Segmentation error for LLVM X86 intrinsics after tvm.build

Hi,
I am using LLVM X86 intrinsics. The code is below

import tvm
import numpy as np

def test_int8():
    n = 64
    A = tvm.placeholder((n,), name='A', dtype='int8')
    B = tvm.placeholder((n,), name='B', dtype='int8')

    def extern_generator(ins, outs):
        """Manually write the IR for the extern function, add pipeline"""
        ib = tvm.ir_builder.create()
        vecA = ins[0].vload(0, "int8x64")
        vecB = ins[1].vload(0, "int8x64")
        out = tvm.call_llvm_intrin('int16x32', 'llvm.x86.avx512.pmaddubs.w.512', tvm.const(3, 'uint32'), vecA, vecB)
        ib.emit(outs[0].vstore(0, out))
        return ib.get()

    C = tvm.extern((n/2,), [A, B], extern_generator, dtype='int16', name='C')
    s = tvm.create_schedule(C.op)
    print(tvm.lower(s, [A, B], simple_mode=True))

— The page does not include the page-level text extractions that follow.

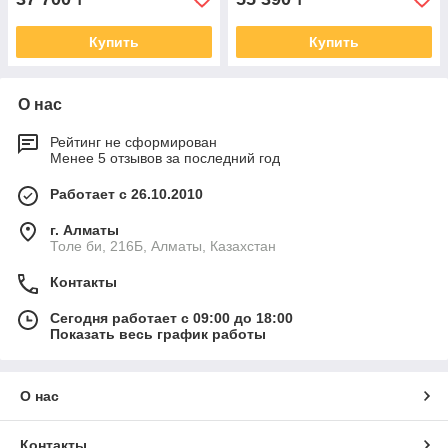
Купить
Купить
О нас
Рейтинг не сформирован
Менее 5 отзывов за последний год
Работает с 26.10.2010
г. Алматы
Толе би, 216Б, Алматы, Казахстан
Контакты
Сегодня работает с 09:00 до 18:00
Показать весь график работы
О нас
Контакты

    def check_target(target):
        if not tvm.module.enabled(target):
            return
        f = tvm.build(s, [A, B, C], target)
        f.save('temp.ll')
        f.save('temp.s')
        ctx = tvm.context(target, 0)
        # launch the kernel.
        a = tvm.nd.array(np.ones(n, dtype=A.dtype), ctx)
        b = tvm.nd.array(np.ones(n, dtype=B.dtype), ctx)
        c = tvm.nd.array(np.zeros(n/2, dtype=C.dtype), ctx)
        print(a)
        print(b)
        print(c)
        f(a, b, c)
    check_target("llvm -mcpu=skylake-avx512")


if __name__ == "__main__":
    test_int8()

This piece of code gives a segmentation fault. The fault occurs at check_target function last line.

Relevant line from LLVM IR

  %4 = load <64 x i8>, <64 x i8>* %3, align 64, !tbaa !109
  %5 = bitcast i8* %2 to <64 x i8>*
  %6 = load <64 x i8>, <64 x i8>* %5, align 64, !tbaa !117
  %7 = tail call <32 x i16> @llvm.x86.avx512.pmaddubs.w.512.v32i16.v64i8.v64i8(<64 x i8> %4, <64 x i8> %6)

Relevant line from LLVM Assembly

	vmovaps	(%rsi), %zmm0
	vmovaps	(%rdx), %zmm1
	callq	llvm.x86.avx512.pmaddubs.w.512.v32i16.v64i8.v64i8@PLT
	vmovaps	%zmm0, (%rbx)

I was wondering if the issue is because the llvm intrinsics are not defined here and we need to perform some kind of linking to make this work. Thanks for helping :slight_smile:

If you have LLVM IR for llvm.x86.avx512.pmaddubs.w.512, you can link it yourself. See this PR.

Thanks @masahi for the pointer. Actually, this was not a header problem.

I was using the call function incorrectly

Old one is 
out = tvm.call_llvm_intrin('int16x32', 'llvm.x86.avx512.pmaddubs.w.512', tvm.const(3, 'uint32'), vecA, vecB)

Correct one is 
out = tvm.call_llvm_intrin('int16x32', 'llvm.x86.avx512.pmaddubs.w.512', tvm.const(0, 'uint32'), vecA, vecB)

The third parameter was causing LLVM instrinsic matching to fail.